The spread between Italian and German bond yields today widened to the largest since 1997. The spreads on Irish, Portuguese and Greek bonds are close to the widest since before they adopted the euro, which was created a decade ago.

Finance Minister Peer Steinbrueck heralded the shift in German thinking when he said last week that some euro nations are “getting into difficulties” and that Europe’s biggest economy would show its “ability to act.”

Surging Rates

Poehl, 79, said the high cost of leaving the euro region may help ensure its survival. He also said that one country’s departure doesn’t necessarily mean the bloc as a whole would crumble.

“In the case that a country would leave the eurozone, the foreign exchange rate would go down significantly — 50 or 60 percent,” said Poehl, Bundesbank president between 1980 and 1991 payday loans for bad credit. “Interest rates would go sky high as the markets would lose confidence in the system” and “in the countries that can’t maintain their membership.”

European Central Bank President Jean-Claude Trichet last week tried to ease concerns about the euro region’s fiscal health, saying Feb. 20 there is no “weak link” in the bloc.
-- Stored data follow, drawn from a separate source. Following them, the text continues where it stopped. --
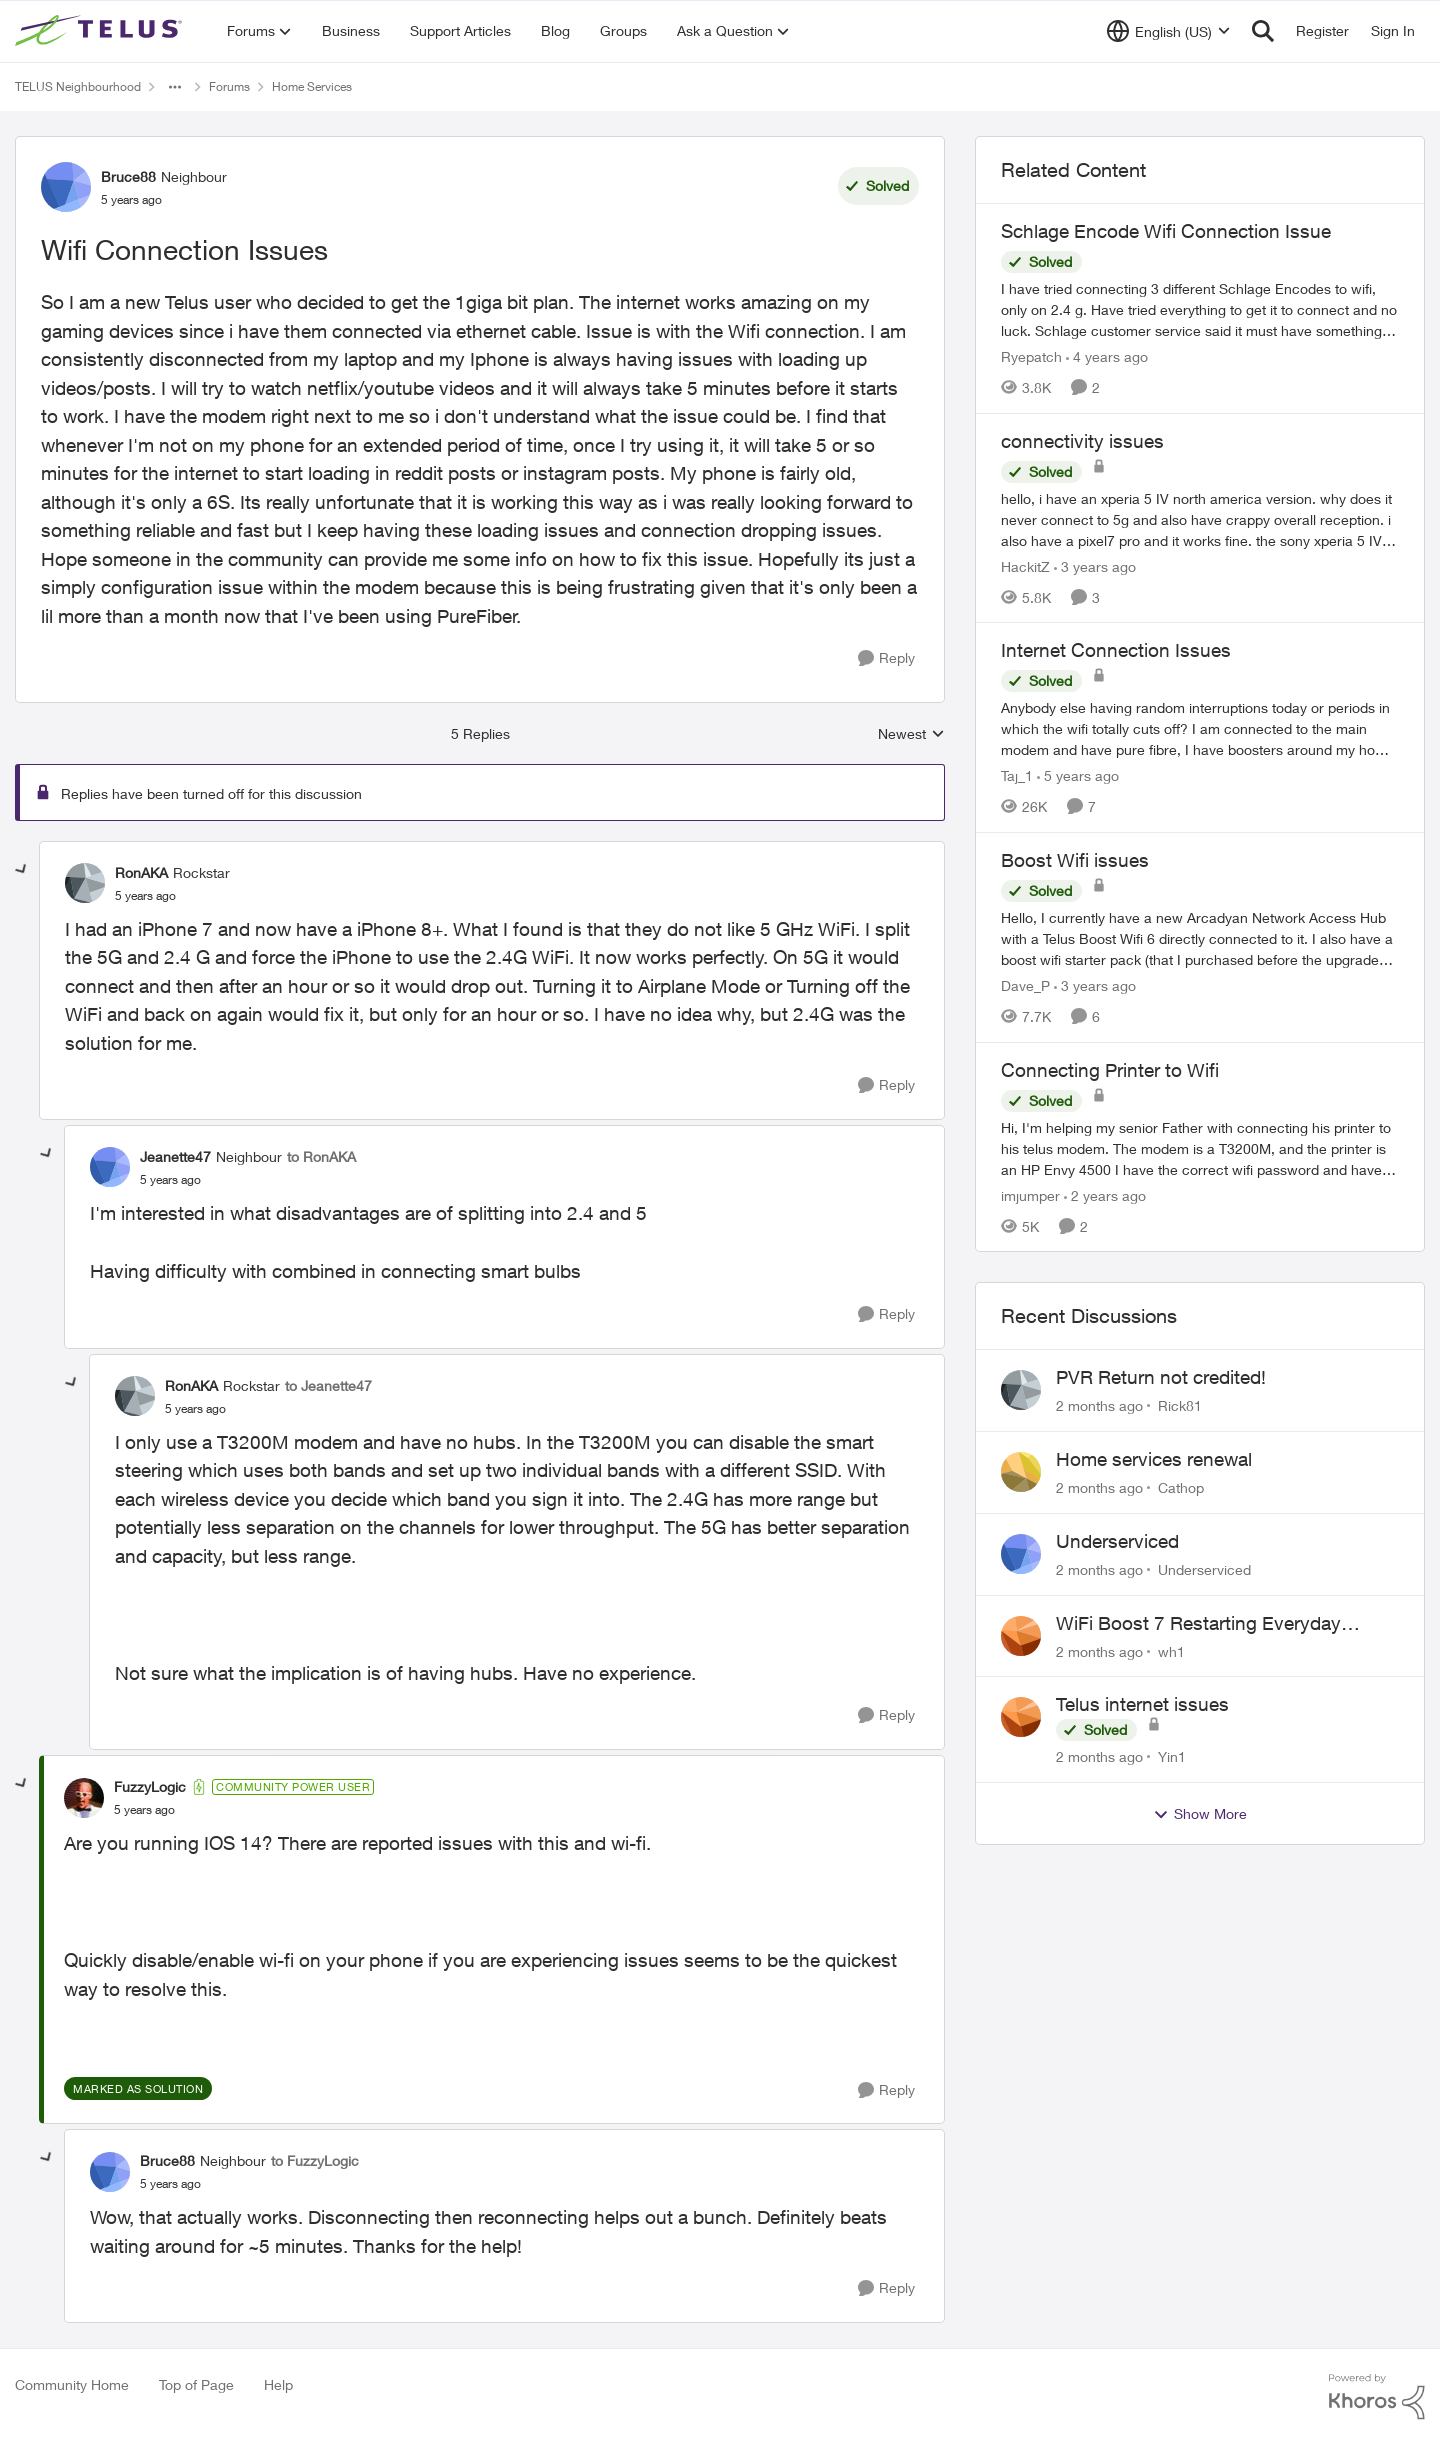 The width and height of the screenshot is (1440, 2445). I want to click on WiFi Boost 7 Restarting Everyday Around 1AM, so click(1198, 1624).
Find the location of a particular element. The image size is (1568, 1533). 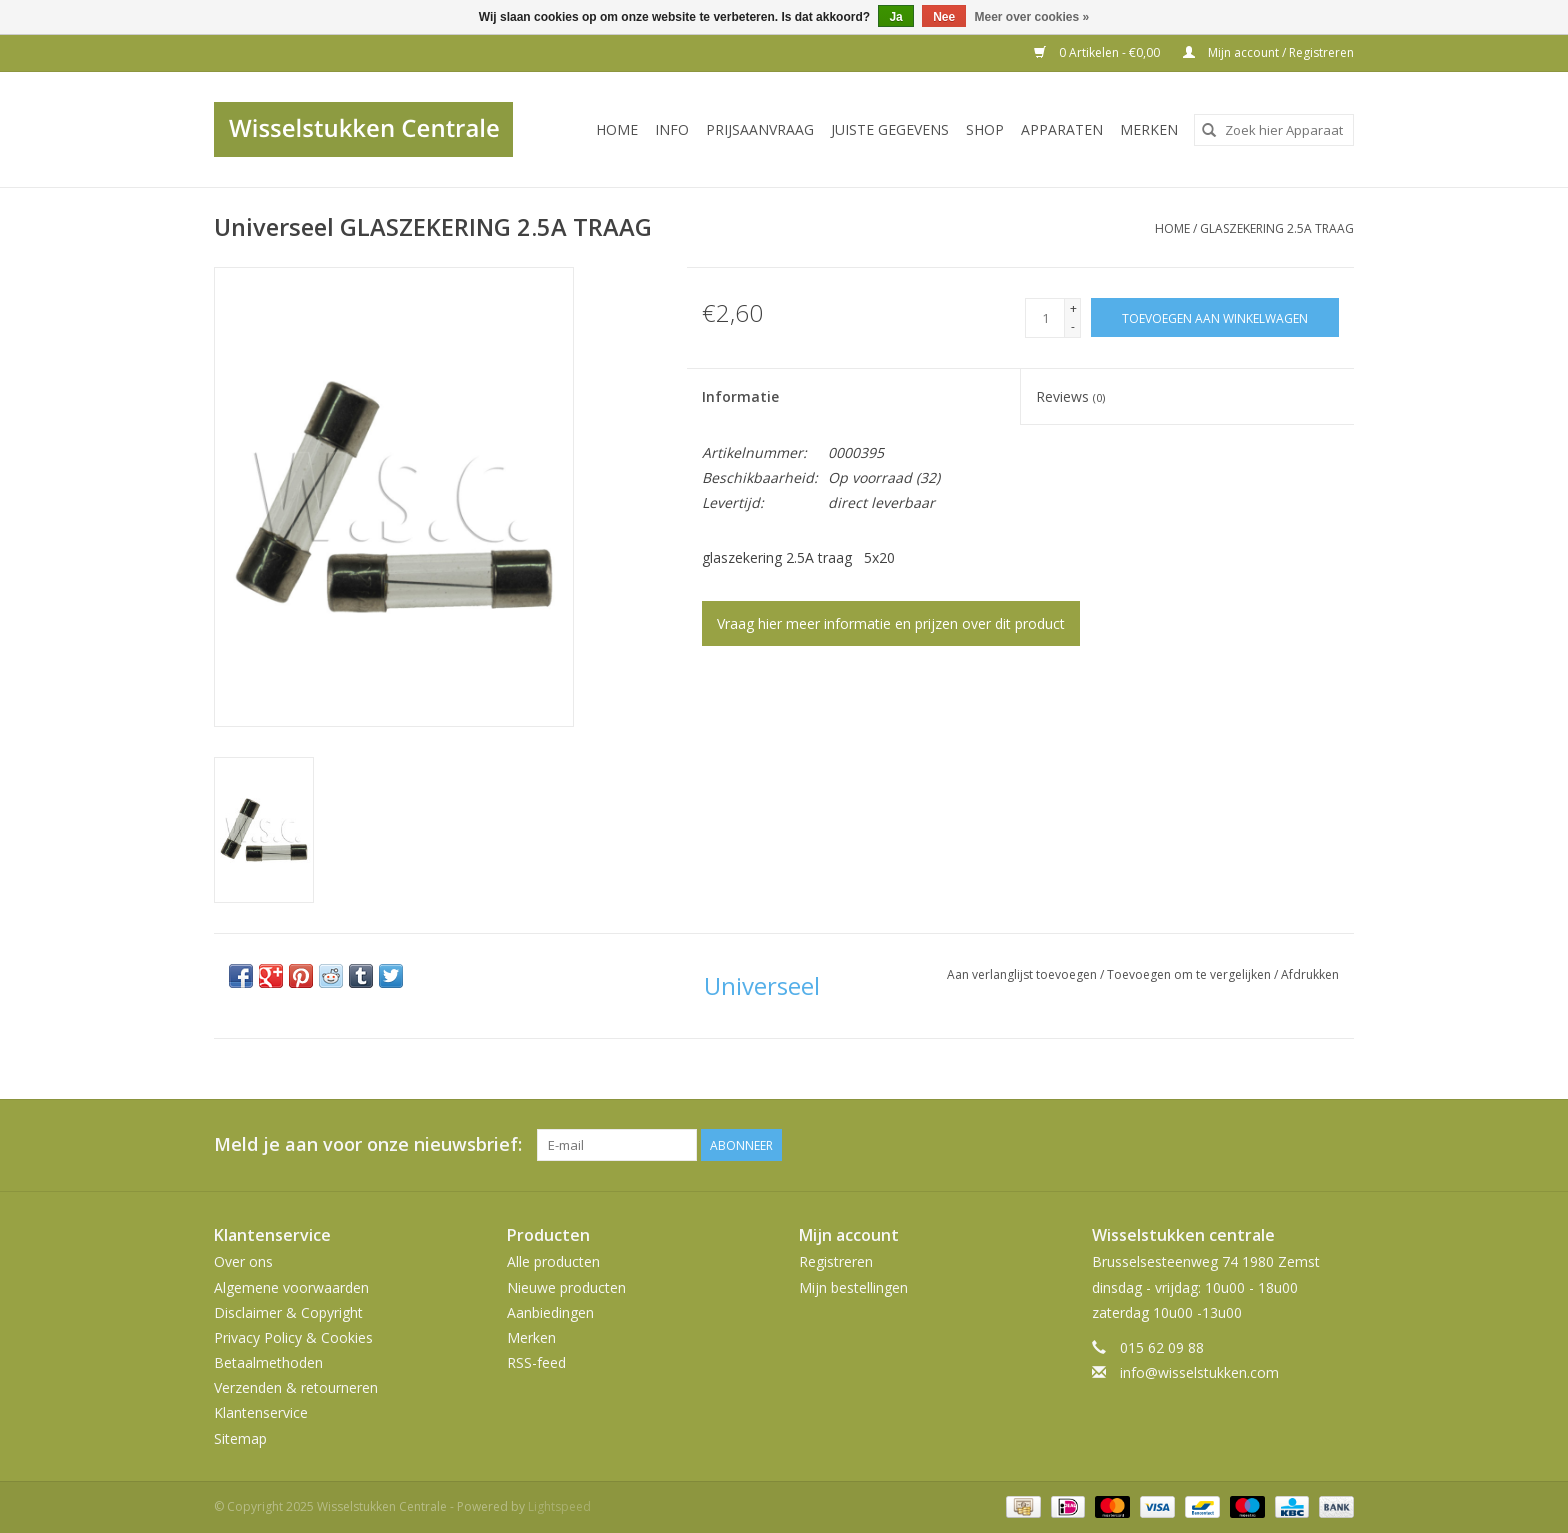 Alle producten is located at coordinates (553, 1261).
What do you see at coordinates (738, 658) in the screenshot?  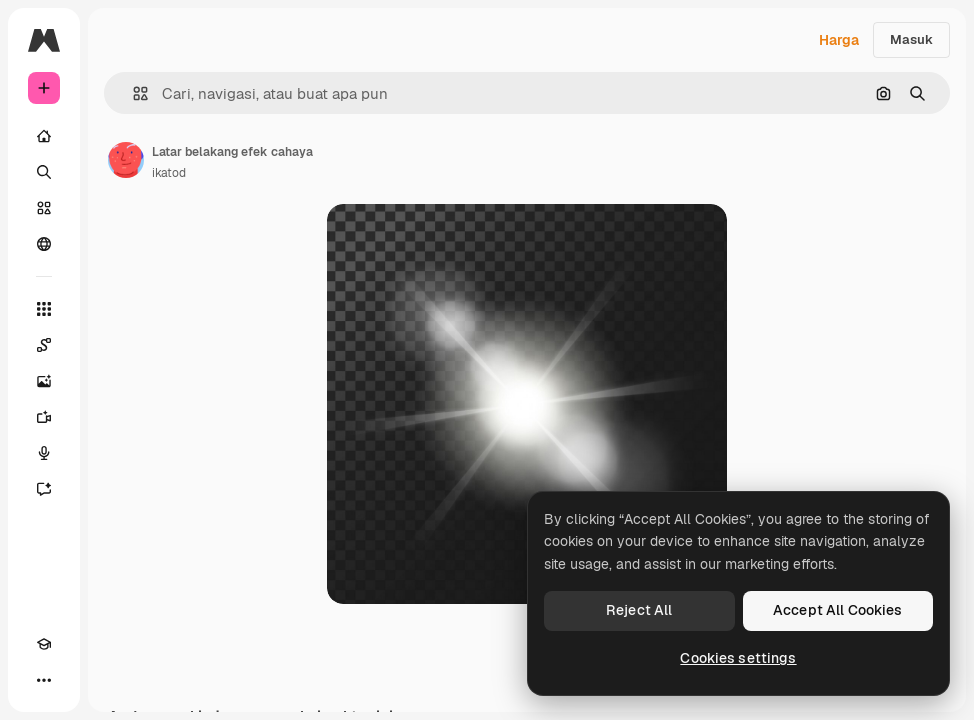 I see `Cookies settings [Cookies settings, Opens the preference center dialog]` at bounding box center [738, 658].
“I consider that speaking of any particular country as a weak link in the euro area is an error of judgment,” he said. Trichet said today in Dublin Ireland’s economy faces “severe challenges.”

‘Catastrophe’

Not all German experts would back a bailout. Former ECB Chief Economist Otmar Issing told Frankfurt Allgemeine Zeitung last week that saving a profligate member would be “catastrophic” and undermine the monetary union framework. Current ECB Executive Board member Juergen Stark calls the no- bailout rule an “important pillar on which the European Union was founded.”

Former International Monetary Fund Chief Economist Kenneth Rogoff today predicted the default risk may rise once central banks start to raise borrowing costs from record lows.

“Interest rates will rise in two to three years and countries like Italy may face rates of 11 percent again — will they be able to pay?” he said in a speech near Reykjavik today. “I can well imagine that if we don’t have a large sovereign default, we will see some large sovereigns on the brink of it.”